The first example I want to find is an integral $k$-algebra $R$ such that $k$ is a perfect field and $R$ is not a geometrically integral.
Secondly, when $k$ is an imperfect field, I want to find an integral $k$-algebra $R$ such that for a field extension $k'\supset k$, the tensor product $k'\otimes_{k}R$ has nonzero nilpotent element.
How can I find such examples?
Thanks in advance.
For the first example, consider $\mathbb C$ as an $\mathbb R$-algebra. This is clearly integral, but $\mathbb C\otimes_{\mathbb R}\mathbb C\cong \mathbb C\times \mathbb C$ is not integral.

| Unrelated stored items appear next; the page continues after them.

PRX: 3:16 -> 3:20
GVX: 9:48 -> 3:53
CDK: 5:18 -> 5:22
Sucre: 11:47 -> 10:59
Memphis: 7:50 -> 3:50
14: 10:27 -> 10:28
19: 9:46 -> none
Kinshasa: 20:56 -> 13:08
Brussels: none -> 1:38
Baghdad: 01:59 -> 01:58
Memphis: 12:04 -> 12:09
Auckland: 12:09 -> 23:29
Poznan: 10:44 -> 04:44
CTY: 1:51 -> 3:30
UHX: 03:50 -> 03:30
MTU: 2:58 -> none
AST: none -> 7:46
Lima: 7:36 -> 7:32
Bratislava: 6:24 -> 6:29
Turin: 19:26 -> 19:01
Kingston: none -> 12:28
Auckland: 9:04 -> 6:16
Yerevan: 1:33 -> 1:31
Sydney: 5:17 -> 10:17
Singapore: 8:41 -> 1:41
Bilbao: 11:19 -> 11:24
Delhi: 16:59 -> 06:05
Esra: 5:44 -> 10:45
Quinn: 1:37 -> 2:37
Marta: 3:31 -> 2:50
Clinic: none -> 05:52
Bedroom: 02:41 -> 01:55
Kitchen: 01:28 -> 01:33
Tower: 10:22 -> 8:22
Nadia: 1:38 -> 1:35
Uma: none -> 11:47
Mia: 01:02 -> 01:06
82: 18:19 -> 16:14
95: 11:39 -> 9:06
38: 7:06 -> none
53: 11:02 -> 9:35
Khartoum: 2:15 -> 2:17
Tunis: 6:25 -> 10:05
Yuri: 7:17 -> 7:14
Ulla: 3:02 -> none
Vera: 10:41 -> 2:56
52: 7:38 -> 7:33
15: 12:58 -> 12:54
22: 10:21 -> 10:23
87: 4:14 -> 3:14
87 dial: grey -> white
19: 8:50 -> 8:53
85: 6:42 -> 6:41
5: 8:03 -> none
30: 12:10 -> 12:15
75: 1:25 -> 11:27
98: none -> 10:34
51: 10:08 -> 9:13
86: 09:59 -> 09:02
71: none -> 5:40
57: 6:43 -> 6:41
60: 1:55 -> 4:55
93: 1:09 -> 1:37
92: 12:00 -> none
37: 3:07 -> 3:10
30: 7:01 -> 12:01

Regarding the second example, consider the field of rational functions $\mathbb F_p(t)$ for a prime number $p$ and the $\mathbb F_p(t)$-algebra $\mathbb F_p(t)[X]/(X^p-t)$. As the polynomial $X^p-t$ is irreducible, this is a field, hence a domain. However, tensoring with the algebraic closure of $\mathbb F_p(t)$ yields $\overline{\mathbb F_p(t)}[X]/(X^p-t)\cong \overline{\mathbb F_p(t)}[X]/(X-\xi)^p$ where $\xi$ is the (unique) $p$th root of $t$. Here the residue class of $X-\xi$ is a nonzero nilpotent element.
Edit: The equality $\overline{\mathbb F_p(t)}[X]/(X^p-t)\cong \overline{\mathbb F_p(t)}[X]/(X-\xi)^p$ holds since $(X^p-t)=(X-\xi)^p$ in $\overline{\mathbb F_p(t)}[X]$ holds. To see this, note that in any commutative ring of characteristic $p$, the "freshman's dream" $(a+b)^p=a^p+b^p$ holds for any elements $a,b$ in the ring. As $\overline{\mathbb F_p(t)}[X]$ is of characteristic $p$, we find $(X-\xi)^p=X^p-\xi^p=X^p-t$ by definition of $\xi$. Hence $X^p-t$ is completely inseparable, i.e. has a single root of multiplicity $p$.